Statue of Niccolo Machiavelli outside the Uffizi Gallery in Florence, Italy.

Statue of Niccolo Machiavelli outside the Uffizi Gallery in Florence, Italy.

The Quotable Machiavelli is a wry title for Maurizio Viroli’s new collection. Machiavelli’s The Prince (1532) immediately became one of the most widely quoted handbooks on political prudence in Western history. The Prince’s twenty-six chapters organize pithy sayings and short lessons under titles such as “What a Prince Should Do Regarding the Military” and “Of Avoiding Contempt and Hatred.” The busy prince faces no more than one hundred pages of text in the typical edition of The Prince. Every reader of Machiavelli’s signal volume keeps memorable verses in mind, or can find them after a brief perusal of the volume.

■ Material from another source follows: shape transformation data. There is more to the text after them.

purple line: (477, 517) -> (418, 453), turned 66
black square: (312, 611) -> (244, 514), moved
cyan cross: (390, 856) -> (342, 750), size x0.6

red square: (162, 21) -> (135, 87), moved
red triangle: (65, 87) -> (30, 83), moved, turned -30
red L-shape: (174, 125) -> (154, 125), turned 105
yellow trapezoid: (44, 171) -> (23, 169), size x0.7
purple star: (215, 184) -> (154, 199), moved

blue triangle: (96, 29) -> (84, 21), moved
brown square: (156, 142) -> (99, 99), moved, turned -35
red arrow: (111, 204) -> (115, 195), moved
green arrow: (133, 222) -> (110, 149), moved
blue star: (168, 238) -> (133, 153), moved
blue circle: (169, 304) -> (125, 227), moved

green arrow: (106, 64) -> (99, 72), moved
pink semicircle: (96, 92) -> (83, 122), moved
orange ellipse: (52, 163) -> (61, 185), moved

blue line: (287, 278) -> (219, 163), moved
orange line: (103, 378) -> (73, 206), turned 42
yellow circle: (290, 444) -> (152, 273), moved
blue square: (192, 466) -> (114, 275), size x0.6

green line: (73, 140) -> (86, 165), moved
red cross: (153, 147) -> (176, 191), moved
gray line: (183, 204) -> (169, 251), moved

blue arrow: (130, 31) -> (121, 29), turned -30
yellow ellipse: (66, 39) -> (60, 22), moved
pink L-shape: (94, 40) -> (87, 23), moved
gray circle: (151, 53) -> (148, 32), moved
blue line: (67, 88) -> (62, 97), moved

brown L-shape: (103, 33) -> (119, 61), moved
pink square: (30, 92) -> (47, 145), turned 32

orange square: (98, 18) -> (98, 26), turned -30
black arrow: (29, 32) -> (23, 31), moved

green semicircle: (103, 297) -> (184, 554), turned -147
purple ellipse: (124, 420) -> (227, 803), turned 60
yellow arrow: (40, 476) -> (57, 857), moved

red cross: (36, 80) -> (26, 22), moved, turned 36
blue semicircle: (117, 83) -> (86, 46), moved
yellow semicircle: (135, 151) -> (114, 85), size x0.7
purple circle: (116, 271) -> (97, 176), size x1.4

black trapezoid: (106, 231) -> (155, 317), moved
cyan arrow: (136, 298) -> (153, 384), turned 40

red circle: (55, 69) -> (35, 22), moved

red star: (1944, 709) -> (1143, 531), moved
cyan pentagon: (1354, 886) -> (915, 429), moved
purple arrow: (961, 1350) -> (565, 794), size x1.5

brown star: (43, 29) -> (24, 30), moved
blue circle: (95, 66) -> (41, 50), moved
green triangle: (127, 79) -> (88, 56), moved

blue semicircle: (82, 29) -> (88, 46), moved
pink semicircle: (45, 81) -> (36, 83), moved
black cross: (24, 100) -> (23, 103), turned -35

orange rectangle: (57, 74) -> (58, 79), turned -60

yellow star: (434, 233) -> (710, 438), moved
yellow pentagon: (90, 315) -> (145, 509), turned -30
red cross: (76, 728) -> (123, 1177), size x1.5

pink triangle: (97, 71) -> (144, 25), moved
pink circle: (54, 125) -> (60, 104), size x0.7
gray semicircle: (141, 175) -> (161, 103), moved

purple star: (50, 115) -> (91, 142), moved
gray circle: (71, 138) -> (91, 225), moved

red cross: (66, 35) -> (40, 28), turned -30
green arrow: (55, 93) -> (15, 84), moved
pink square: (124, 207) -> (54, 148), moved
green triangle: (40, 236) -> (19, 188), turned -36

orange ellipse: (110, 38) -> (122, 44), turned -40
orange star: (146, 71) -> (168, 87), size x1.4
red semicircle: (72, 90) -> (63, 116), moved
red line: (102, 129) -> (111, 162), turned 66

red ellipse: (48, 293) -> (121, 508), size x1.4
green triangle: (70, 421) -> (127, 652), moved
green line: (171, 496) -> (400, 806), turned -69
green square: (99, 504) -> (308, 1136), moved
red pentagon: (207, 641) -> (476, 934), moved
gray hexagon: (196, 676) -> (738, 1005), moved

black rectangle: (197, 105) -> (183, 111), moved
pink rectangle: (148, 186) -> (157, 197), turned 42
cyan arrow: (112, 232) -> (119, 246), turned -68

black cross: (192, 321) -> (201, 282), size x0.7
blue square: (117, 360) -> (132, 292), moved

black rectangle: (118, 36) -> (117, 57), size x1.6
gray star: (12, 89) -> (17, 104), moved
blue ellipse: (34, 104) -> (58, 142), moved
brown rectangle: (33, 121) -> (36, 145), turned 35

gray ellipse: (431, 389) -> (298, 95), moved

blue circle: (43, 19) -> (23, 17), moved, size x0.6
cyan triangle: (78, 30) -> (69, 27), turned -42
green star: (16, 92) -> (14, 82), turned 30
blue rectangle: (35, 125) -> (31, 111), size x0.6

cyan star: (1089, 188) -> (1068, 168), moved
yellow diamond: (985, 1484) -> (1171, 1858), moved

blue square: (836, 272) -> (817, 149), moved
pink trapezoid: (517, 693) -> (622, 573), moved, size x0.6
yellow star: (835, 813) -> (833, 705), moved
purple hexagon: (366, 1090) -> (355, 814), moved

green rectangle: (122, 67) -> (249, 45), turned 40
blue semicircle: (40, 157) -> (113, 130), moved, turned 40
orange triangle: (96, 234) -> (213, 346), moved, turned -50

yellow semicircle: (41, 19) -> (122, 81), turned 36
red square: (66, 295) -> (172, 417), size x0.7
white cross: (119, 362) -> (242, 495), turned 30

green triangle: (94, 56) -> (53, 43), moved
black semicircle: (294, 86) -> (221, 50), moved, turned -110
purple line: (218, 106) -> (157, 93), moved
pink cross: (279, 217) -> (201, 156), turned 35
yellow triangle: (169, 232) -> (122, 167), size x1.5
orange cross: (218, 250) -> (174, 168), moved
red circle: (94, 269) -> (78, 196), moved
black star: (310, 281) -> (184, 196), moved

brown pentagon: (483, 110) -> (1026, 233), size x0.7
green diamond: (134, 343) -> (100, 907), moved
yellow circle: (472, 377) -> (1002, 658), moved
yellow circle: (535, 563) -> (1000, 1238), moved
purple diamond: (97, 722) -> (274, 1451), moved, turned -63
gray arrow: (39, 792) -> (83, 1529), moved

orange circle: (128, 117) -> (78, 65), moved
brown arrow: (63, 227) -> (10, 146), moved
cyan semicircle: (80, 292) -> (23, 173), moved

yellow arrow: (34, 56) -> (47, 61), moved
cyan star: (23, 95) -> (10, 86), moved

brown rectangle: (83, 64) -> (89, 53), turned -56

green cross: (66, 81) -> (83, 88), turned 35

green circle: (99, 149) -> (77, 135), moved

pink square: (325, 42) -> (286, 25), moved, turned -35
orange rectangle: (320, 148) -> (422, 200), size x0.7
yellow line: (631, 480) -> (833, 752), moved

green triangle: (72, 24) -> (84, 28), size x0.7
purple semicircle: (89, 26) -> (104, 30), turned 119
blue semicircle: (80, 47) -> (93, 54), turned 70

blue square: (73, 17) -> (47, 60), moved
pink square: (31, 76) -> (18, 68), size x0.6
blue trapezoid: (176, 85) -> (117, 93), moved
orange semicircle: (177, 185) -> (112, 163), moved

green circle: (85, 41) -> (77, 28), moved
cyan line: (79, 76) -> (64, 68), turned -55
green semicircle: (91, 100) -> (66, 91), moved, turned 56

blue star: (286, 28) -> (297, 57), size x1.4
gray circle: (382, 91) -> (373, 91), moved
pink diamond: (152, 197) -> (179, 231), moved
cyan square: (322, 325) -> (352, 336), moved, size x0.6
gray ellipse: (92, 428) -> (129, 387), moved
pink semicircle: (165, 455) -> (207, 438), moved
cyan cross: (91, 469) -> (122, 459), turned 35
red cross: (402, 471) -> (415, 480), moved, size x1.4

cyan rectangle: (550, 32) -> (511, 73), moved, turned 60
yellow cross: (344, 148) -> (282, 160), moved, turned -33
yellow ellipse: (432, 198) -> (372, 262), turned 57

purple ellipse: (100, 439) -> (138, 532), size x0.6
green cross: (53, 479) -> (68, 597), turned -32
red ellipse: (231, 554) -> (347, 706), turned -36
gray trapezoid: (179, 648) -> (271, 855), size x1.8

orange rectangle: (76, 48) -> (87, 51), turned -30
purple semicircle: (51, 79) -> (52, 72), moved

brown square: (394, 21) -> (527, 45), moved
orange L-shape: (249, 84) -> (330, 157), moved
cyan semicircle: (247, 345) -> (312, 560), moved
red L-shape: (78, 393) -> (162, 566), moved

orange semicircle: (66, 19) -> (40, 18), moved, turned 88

Viroli’s new volume, by contrast, presents the reader with 285 pages of carefully culled quotations from The Prince, Discourses on Livy (1531), as well as Machiavelli’s plays, histories and personal correspondences—including the observations of others. The quotations are classified under seven general headers: “Machiavelli on Himself, His Family, and Friends,” “Machiavelli Described by His Relatives, Friends, and Lovers,” “Man and Cosmos,” “The Human Condition,” “Political Life,” “Machiavelli on His Contemporaries” and “Past and Present.” Within the seven general headers Viroli introduces 155 subsections, with headers ranging from the seemingly un-Machiavellian “God’s Mercy,” the unusually modern “The Death Penalty,” and typically Machiavellian topics such as “Accusations and Calumnies.” Readers seeking Machiavelli’s opinion on “Turks and the Turkish Empire” will find it in its appropriate place.

The mix-and-match approach has one distinct advantage, however, over the commonplace scholarly approach that divides The Prince from Discourses on Livy and Machiavelli’s other works. By joining what the separate texts divide, it points readers to the consistency in Machiavelli’s reflection beyond the putative separation of reflections on principalities from those on republics. Viroli’s section on “The Founders and Reformers of States,” for example, interposes quotations from The Prince and the Discourses, as well as Machiavelli’s lesser known Discourse on Remodeling the Government of Florence (1520). While the contexts are necessarily missing in collections of quotations, readers will still find enough material to begin considering whether Machiavelli’s quotable advice is consistent, contains modifications, or hides its consistency behind necessary modifications. Readers’ eyes naturally gravitate toward shorter quotations in books such as this one, as they seem punchier and presumably carry more weight. Viroli’s selections on foundings thus highlight Machiavelli’s short remark in the Discourses that, “In proportion as the founders of a republic or monarchy are entitled to praise, so do the founders of a tyranny deserve execration.” From The Prince he draws the comment that “Nothing makes a prince so much esteemed as the undertaking of great enterprises and the setting of a noble example in his own person.” The surrounding quotations gather important additional statements that form a beginning point for Machiavelli’s complex teaching on foundings.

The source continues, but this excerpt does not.